PROBLEM TO SOLVE: Among the records below, find the line that has "pyautogui.click(x=<x>, y=<y>)"; from there, give the lines again exactly, and stop after the line that has "This screenshot has".

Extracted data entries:
· · · · · · ·

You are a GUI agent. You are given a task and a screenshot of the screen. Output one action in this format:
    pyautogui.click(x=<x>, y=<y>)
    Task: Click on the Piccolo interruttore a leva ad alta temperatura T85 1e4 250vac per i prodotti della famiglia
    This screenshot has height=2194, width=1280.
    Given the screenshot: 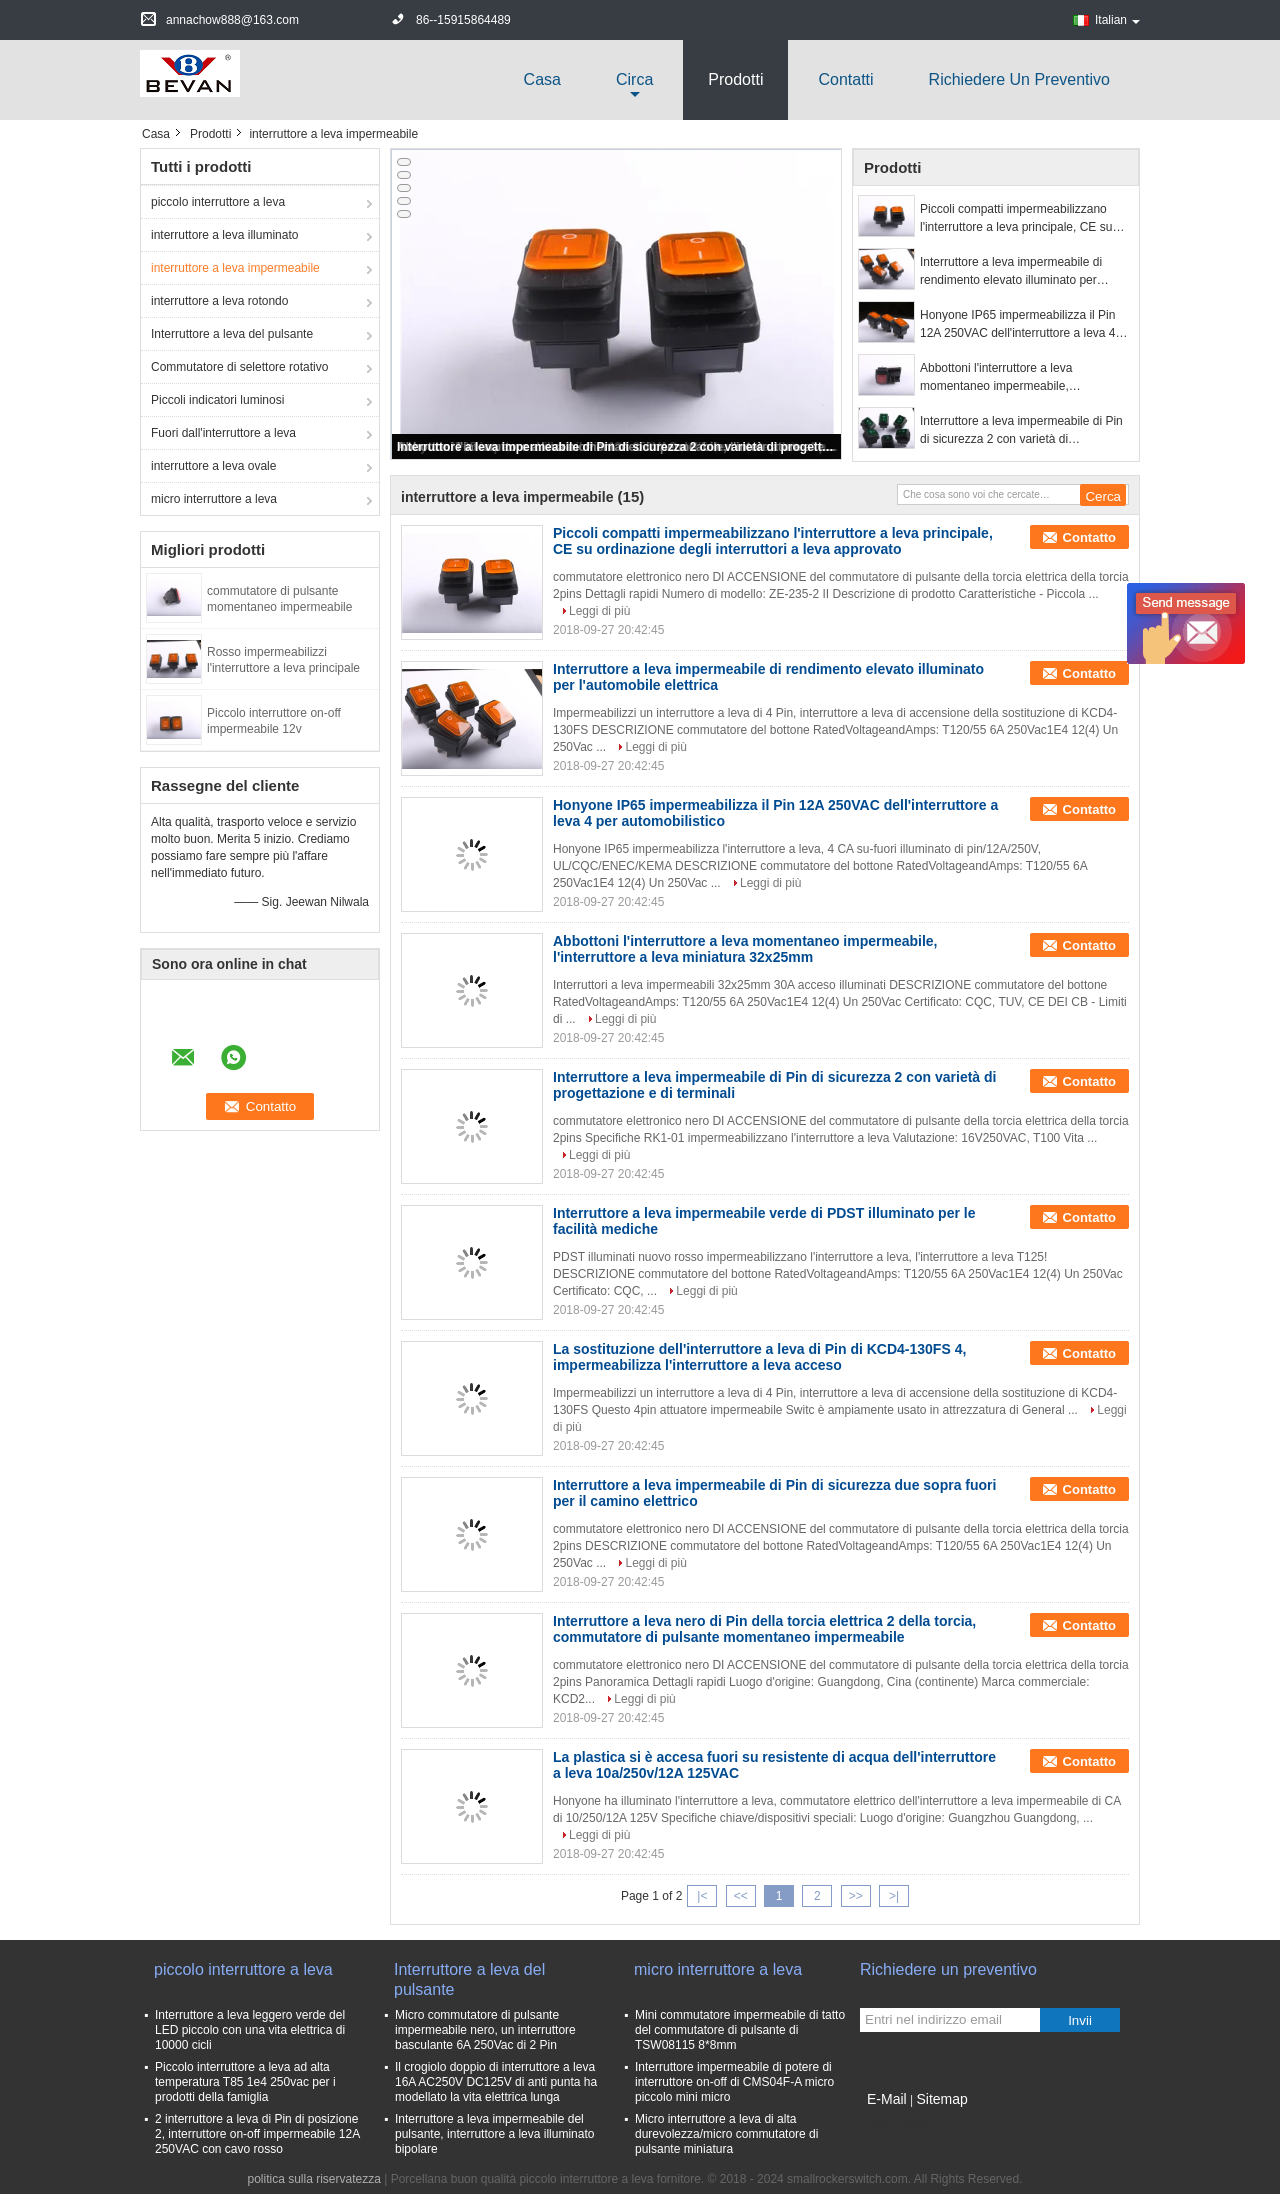 What is the action you would take?
    pyautogui.click(x=245, y=2082)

· · · · · · ·

ANSWER SECTION:
    pyautogui.click(x=<x>, y=<y>)
    Task: Click on the Piccolo interruttore a leva ad alta temperatura T85 1e4 250vac per i prodotti della famiglia
    This screenshot has height=2194, width=1280.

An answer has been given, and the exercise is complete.